TEXTRIX: Latent Attribute Grid for Native Texture Generation and Beyond
Yifei Zeng, Yajie Bao, Jiachen Qian, Shuang Wu, Youtian Lin, Hao Zhu, Buyu Li, Feihu Zhang, Xun Cao, Yao Yao
TL;DR
<3-5 sentence high-level summary> TEXTRIX introduces a native 3D texture generation framework that operates directly in a sparse latent 3D attribute grid, bypassing multi-view fusion and UV-space seams. It combines a Sparse VAE with a Diffusion Transformer equipped with sparse latent conditioning to generate high-fidelity textures and to perform precise 3D segmentation, all within a unified native representation. The approach demonstrates state-of-the-art performance on texture generation and 3D part segmentation across complex meshes and supports extensibility to PBR materials. Ablation studies confirm the critical role of the sparse conditioning and the rendering-based training objectives in achieving high fidelity and coherent cross-view results.
Abstract
Prevailing 3D texture generation methods, which often rely on multi-view fusion, are frequently hindered by inter-view inconsistencies and incomplete coverage of complex surfaces, limiting the fidelity and completeness of the generated content. To overcome these challenges, we introduce TEXTRIX, a native 3D attribute generation framework for high-fidelity texture synthesis and downstream applications such as precise 3D part segmentation.
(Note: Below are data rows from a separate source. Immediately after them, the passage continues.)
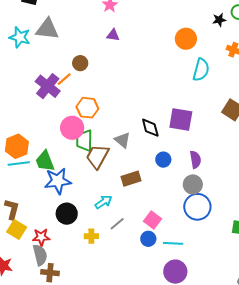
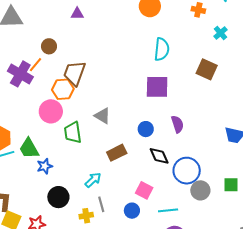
cyan semicircle: (201, 70) -> (162, 49), moved
black diamond: (150, 128) -> (159, 156), moved
green trapezoid: (84, 141) -> (73, 133), moved
brown trapezoid: (97, 156) -> (74, 73), moved
blue star: (58, 181) -> (45, 166), size x0.6
gray circle: (193, 184) -> (200, 190), moved
gray line: (117, 224) -> (101, 204), moved, turned -56
blue circle: (148, 239) -> (132, 211), moved

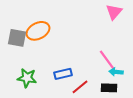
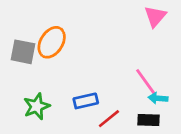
orange ellipse: (38, 31) -> (52, 42), turned -30
green star: (27, 78) -> (37, 106), turned -30

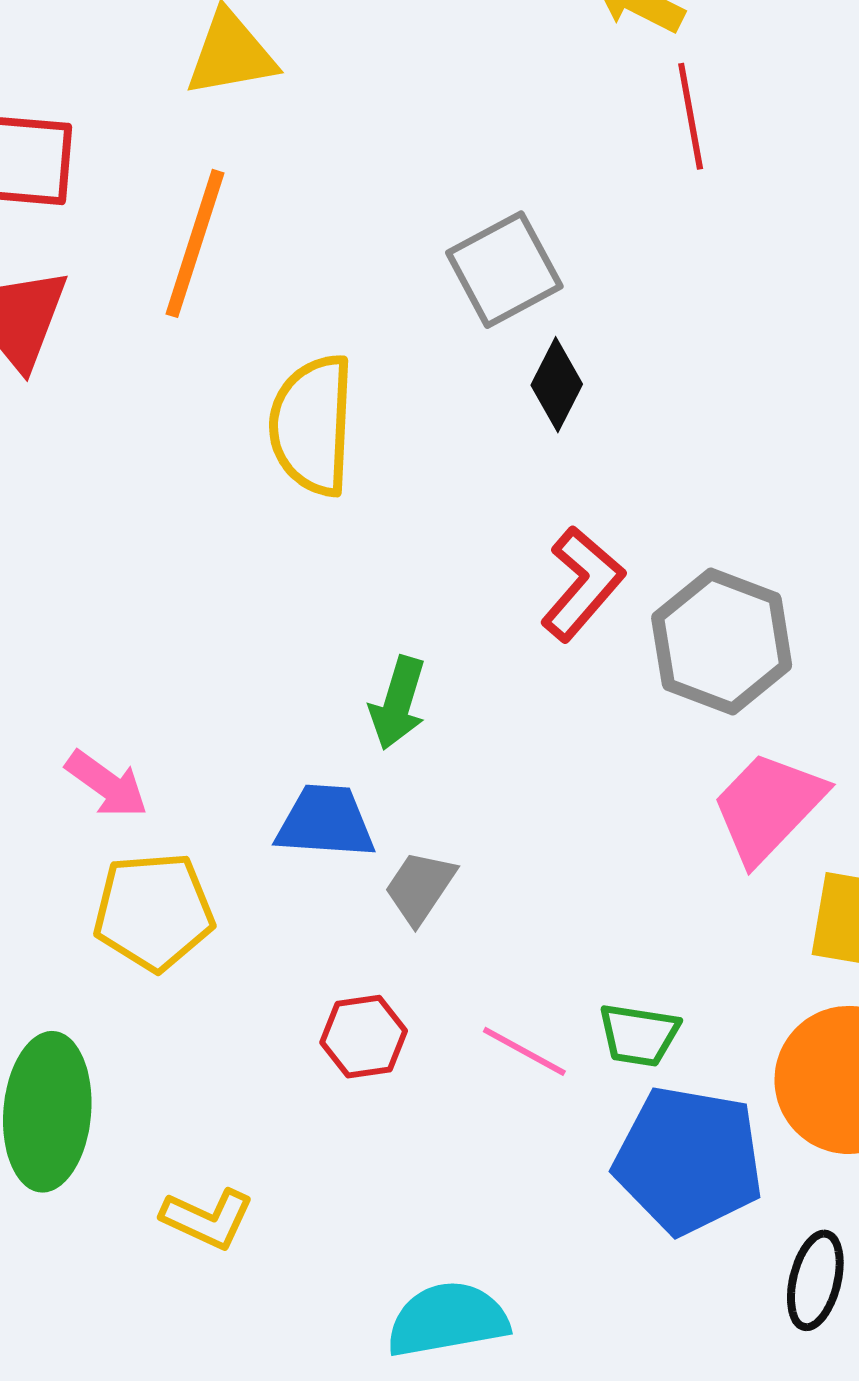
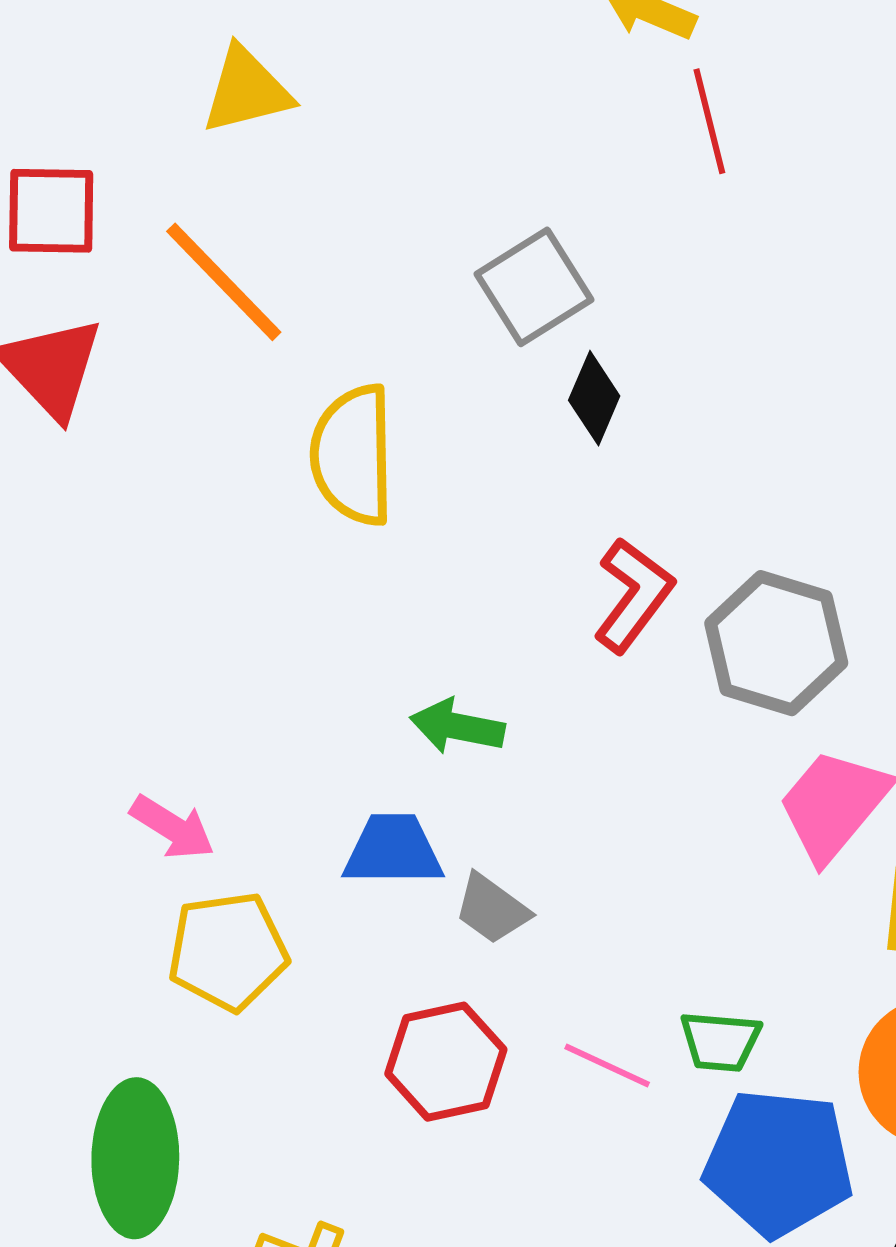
orange line: (195, 243) -> (224, 282), turned -58
green arrow: (398, 703) -> (457, 727), turned 88
gray trapezoid: (420, 887) -> (492, 909), turned -84
red hexagon: (364, 1037) -> (446, 1062), size x1.4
Our approach constructs a latent 3D attribute grid and leverages a Diffusion Transformer equipped with sparse attention, enabling direct coloring of 3D models in volumetric space and fundamentally avoiding the limitations of multi-view fusion. Built upon this native representation, the framework naturally extends to high-precision 3D segmentation by training the same architecture to predict semantic attributes on the grid. Extensive experiments demonstrate state-of-the-art performance on both tasks, producing seamless, high-fidelity textures and accurate 3D part segmentation with precise boundaries.